Düsseldorf | Marita Hetmeier ist Nichtraucherin und trotzdem wütend. „Im Ruhrgebiet leben nicht nur Körner pickende Müslimanen und rauchfreie Rohköstler, sondern auch Malocher, die abends gemütlich in ihrer Kneipe zum Bier eine Zigarette rauchen wollen“, sagt die 54-Jährige. Sie ist SPD-Vorsitzende in der Dortmunder Nordstadt und trotzdem eine leidenschaftliche Gegnerin des von der rot-grünen Landesregierung auf den Weg gebrachten Nichtraucherschutzgesetzes. Morgen ist der Gesetzentwurf in erster Lesung Thema im Düsseldorfer Landtag. Und weil SPD und Grüne die Mehrheit haben, zweifelt niemand daran, dass es in absehbarer Zeit vorbei sein wird mit den zahlreichen Ausnahmeregeln und Schlupflöchern beim Rauchverbot.

Der Deutsche Hotel- und Gaststättenverband (Dehoga) in NRW befürchtet dramatische Auswirkungen und rechnet mit einem „Kneipensterben“. Dehoga-Sprecher Thorsten Hellwig sagt: „Wir gehen davon aus, dass 3.000 Betriebe nicht mehr durchkommen.“ Dem widerspricht die nordrhein-westfälische Gesundheitsministerin Barbara Steffens (Grüne): „Ob es einen Nichtraucherschutz gibt oder nicht: Das Freizeitverhalten ist überwiegend gerade bei der jüngeren Generation nicht mehr so, dass man sich abends nach Feierabend in eine kleine verqualmte Eckkneipe setzt und da die Zeit verbringt, bis man ins Bett geht, sondern das Freizeitverhalten der Menschen hat sich verändert – deswegen ist das Modell Eckkneipe in vielen Fällen ein Auslaufmodell.“

Wirte befürchten Umsatzeinbußen und haben Existenzangst

Auch in der Düsseldorfer Altstadt stößt der geplante strikte Nichtraucherschutz auf wenig Gegenliebe. „Das ist eine Katastrophe“, kritisiert Wirt Heinz-Gerd Steiner, der das Lokal „Zum Franz“ betreibt. Die rot-grüne Gesetzesinitiative gehe an seine Existenz, denn wenn nur 20 seiner Stammgäste wegblieben, müsse er schließen. Auch in der Kneipe „Till’s Eleven“ blickt das Wirtsehepaar Annette und Willi Helmus besorgt in die Zukunft. Sie hält die Verschärfung des Gesetzes für „Schwachsinn“. Sie hätten in ihrem Lokal das Rauchverbot für eine Woche probeweise eingeführt und das habe verheerende Folgen gehabt: „Wir hatten Umsatzeinbußen von bis zu 50 Prozent. Das würde unser Lokal ein halbes Jahr lang überleben, dann wäre Schluss“, ist sie überzeugt.

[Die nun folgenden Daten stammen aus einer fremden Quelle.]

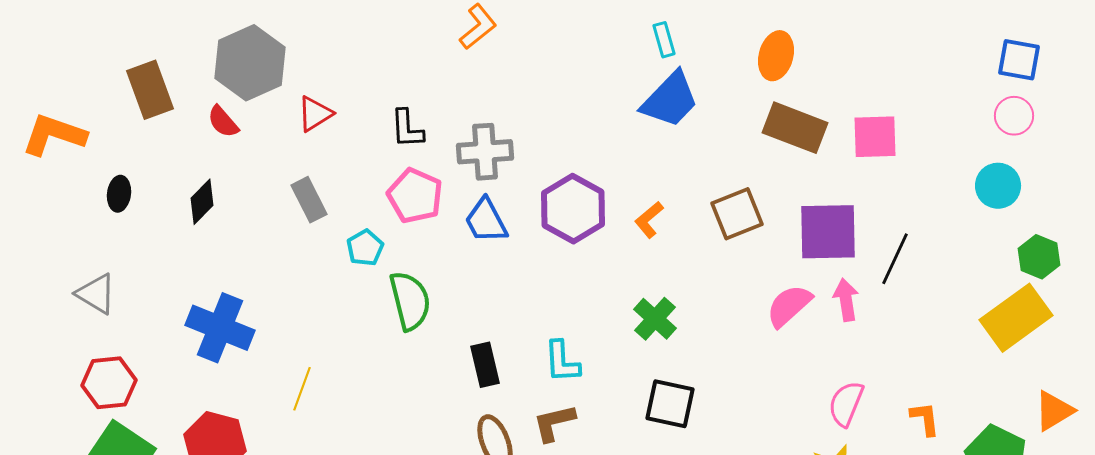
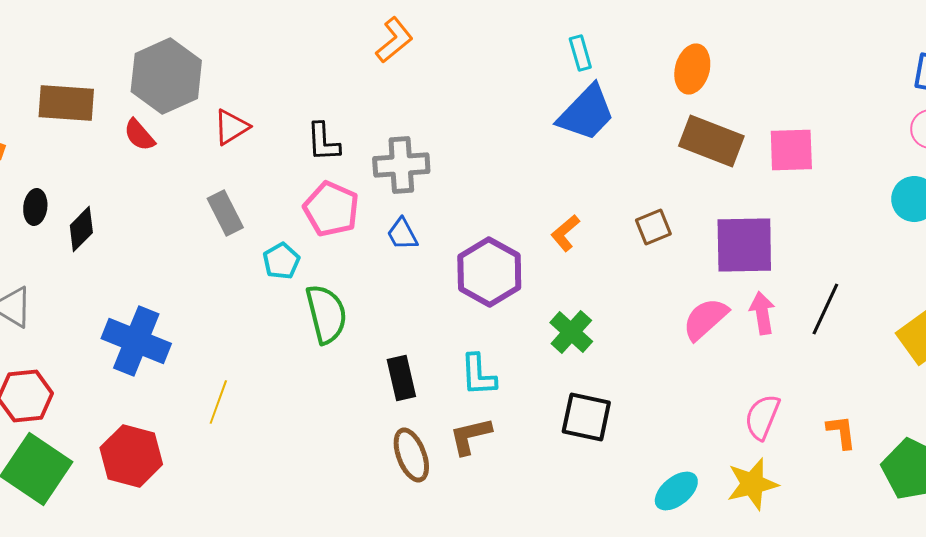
brown rectangle: (150, 90) -> (66, 103), turned -66
black diamond: (202, 202) -> (81, 229), moved
purple hexagon: (573, 209) -> (489, 272), moved
brown square: (737, 214) -> (653, 227), size x0.7
blue trapezoid: (486, 221) -> (402, 234), size x0.7
black line: (895, 259) -> (825, 309), moved

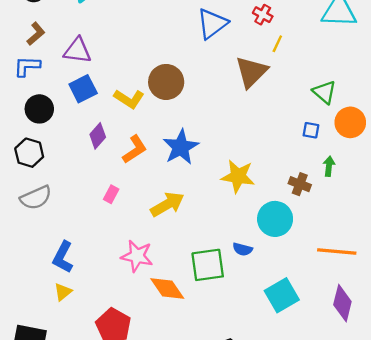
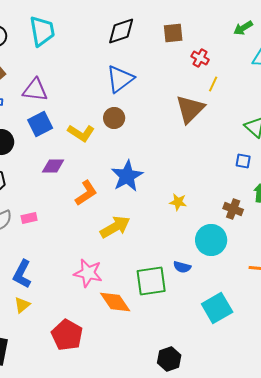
blue triangle: (212, 24) -> (120, 79), moved
brown circle: (166, 82) -> (114, 118), size x0.7
purple diamond: (98, 136) -> (53, 166), turned 50
orange L-shape: (135, 149) -> (86, 193), moved
yellow star: (238, 176) -> (178, 202), size x0.6
pink rectangle: (111, 194) -> (29, 218), moved, turned 49

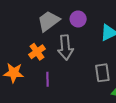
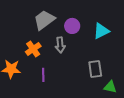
purple circle: (78, 19) -> (72, 26), moved
gray arrow: (65, 47) -> (60, 45), size x0.7

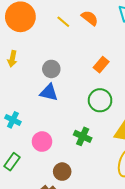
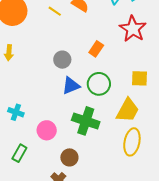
gray circle: (51, 69) -> (62, 60), moved
blue triangle: (49, 92) -> (71, 86), moved, turned -30
green cross: (83, 136) -> (86, 121), size x1.5

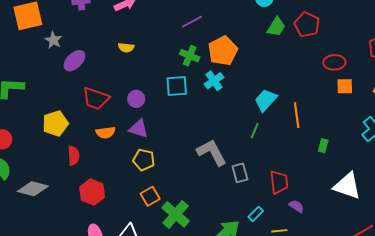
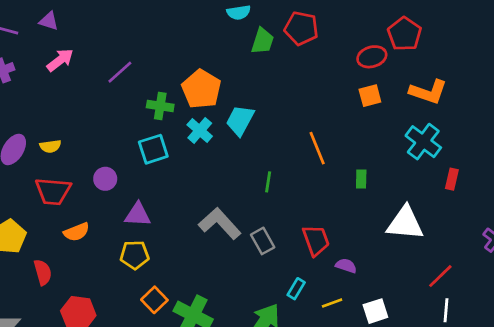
purple line: (192, 22) -> (120, 72), moved
yellow semicircle: (126, 48) -> (50, 146), moved
red ellipse: (334, 62) -> (372, 57), moved
cyan trapezoid: (266, 100) -> (240, 120), moved
purple triangle: (139, 129) -> (138, 215), moved

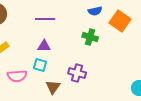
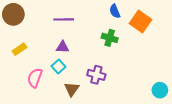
blue semicircle: (95, 11) -> (115, 11), turned 80
cyan square: (40, 65) -> (58, 67), turned 32
pink semicircle: (17, 76) -> (35, 78), turned 114

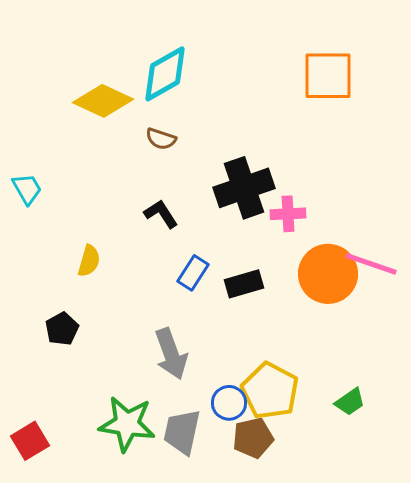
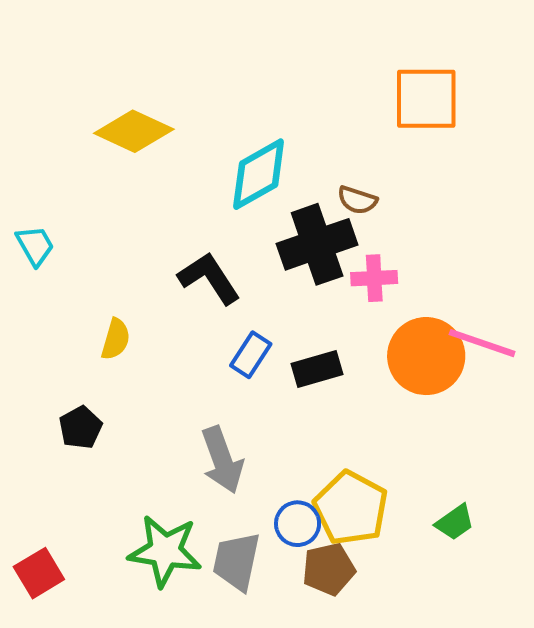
cyan diamond: (165, 74) -> (259, 174), moved
brown semicircle: (161, 139) -> (357, 200), moved
black L-shape: (161, 214) -> (209, 278), size x1.4

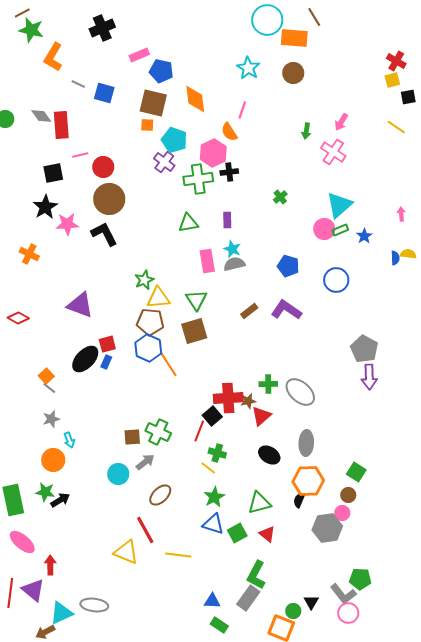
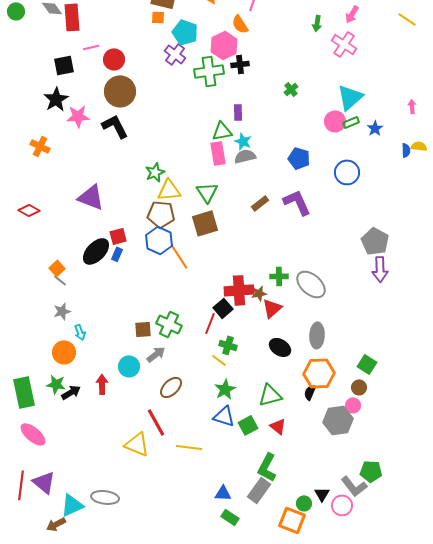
green triangle: (188, 223) -> (222, 131), moved
purple L-shape: (286, 310) -> (297, 202), turned 32
red arrow: (50, 565) -> (102, 384), moved
pink circle: (348, 613) -> (342, 505), moved

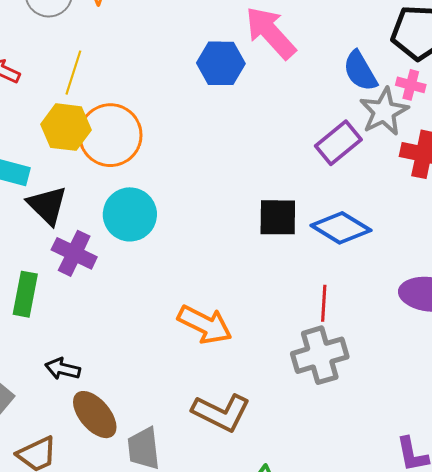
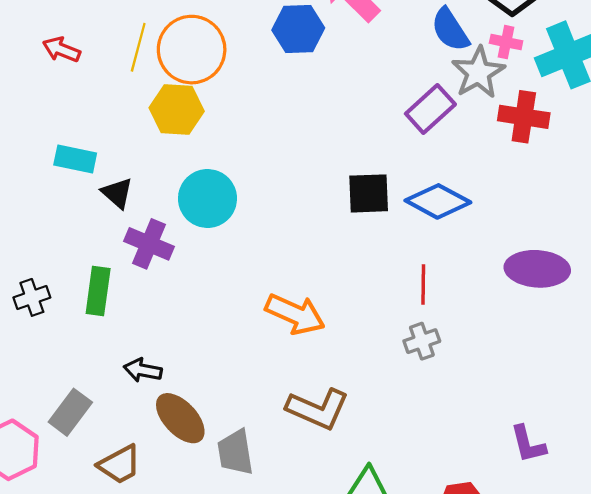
yellow hexagon: (66, 127) -> (177, 110), moved
orange circle: (110, 135) -> (192, 50), moved
black triangle: (47, 205) -> (117, 193), size x0.7
gray cross: (320, 355) -> (422, 341), size x0.6

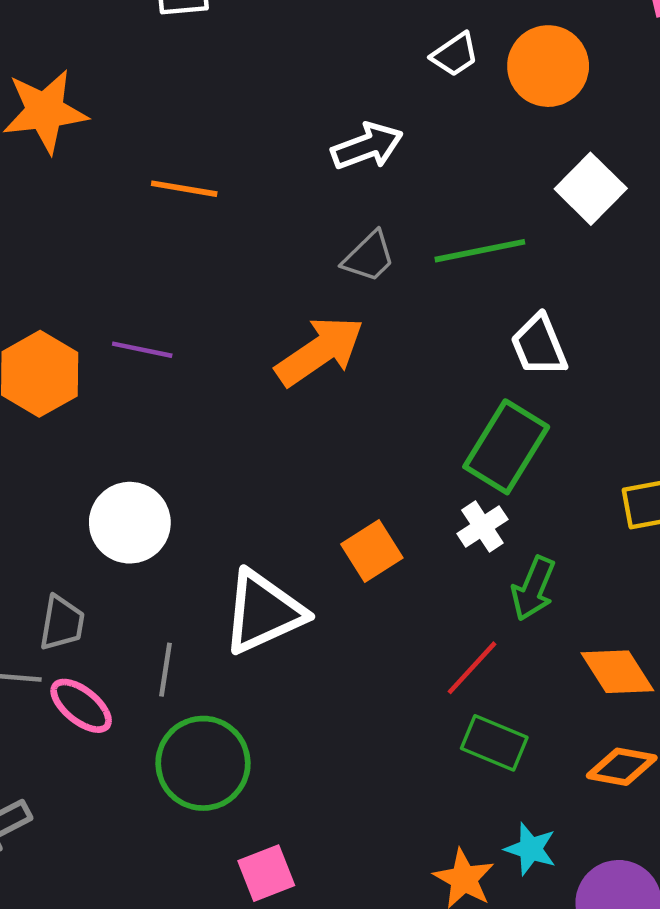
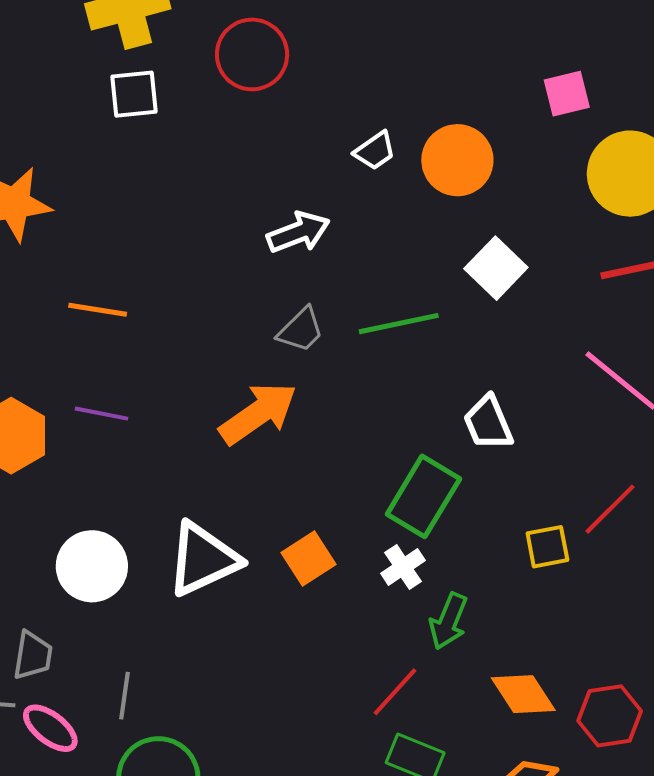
orange line: (184, 189) -> (98, 310), moved
white trapezoid: (539, 345) -> (488, 423), moved
orange square: (372, 551) -> (308, 558), moved
white triangle: (263, 612) -> (203, 559), moved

Negativ ist auch die Prognose von Hans Georg Bruckschlegel, der in Oberhausen das Hotel Residenz und das Best Western Parkhotel mit den angeschlossenen Restaurants leitet. „Für Restaurants ist es angenehm“, räumt er ein, für klassische Eckkneipen hingegen seien die Pläne „tödlich“. Er befürchtet: „Die Leute werden sich einen Kasten Bier kaufen und in ihren Garten setzen, anstatt in die Kneipe zu gehen.“ Existenzangst hat auch Reinhard Schlingmann, der in Bielefeld in der Gaststätte „Zum Bären“ arbeitet: „Wir halten von der Gesetzesvorlage gar nichts. Rund 50 bis 60 Gaststätten in Bielefeld könnten dann dichtmachen. Und 90 Prozent der Kunden unserer kleinen Eckkneipe würden wegbleiben, wenn dieses Gesetz wirklich umgesetzt wird.“

NRW-Gesundheitsministerin hat selbst früher geraucht

Gesundheitsministerin Steffens entgegnet: „Der Gesundheitsschutz ist die Triebfeder für dieses Gesetz, der Motor.“ Und die Politikerin ergänzt: „Niemand darf in der Kneipe hingehen und ihnen in ihr Wasser einen Schnaps reinkippen, aber in vielen Kneipen darf man Ihnen den Qualm ins Gesicht blasen, das kann so nicht sein.“

Die 50-Jährige ist selbst früher Raucherin gewesen. Und teilt die Einschätzung von Marita Hetmeier aus Dortmund nicht. „Weil die Menschen im Ruhrgebiet nicht rücksichtslos sind und unsolidarisch, sondern es sind genauso Menschen, die sagen: Wir wollen zwar unsere Zigarette rauchen, aber dazu können wir auch rausgehen“, ist Steffens überzeugt.